## [Task directions]
Write the entries below out again exactly, but skip the pictures.
START Record excerpts
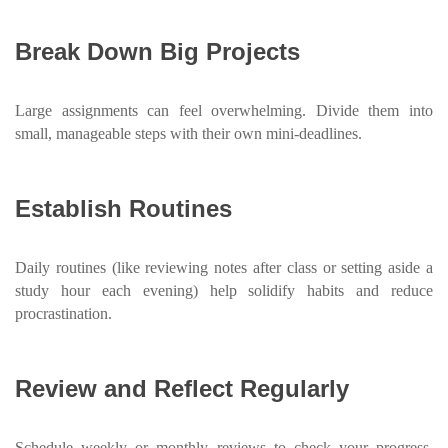
Break Down Big Projects
Large assignments can feel overwhelming. Divide them into
small, manageable steps with their own mini-deadlines.
Establish Routines
Daily routines (like reviewing notes after class or setting aside a
study hour each evening) help solidify habits and reduce
procrastination.
Review and Reflect Regularly
Schedule weekly or monthly reviews to check your progress,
END Record excerpts
## [The answer]
Break Down Big Projects
Large assignments can feel overwhelming. Divide them into
small, manageable steps with their own mini-deadlines.
Establish Routines
Daily routines (like reviewing notes after class or setting aside a
study hour each evening) help solidify habits and reduce
procrastination.
Review and Reflect Regularly
Schedule weekly or monthly reviews to check your progress,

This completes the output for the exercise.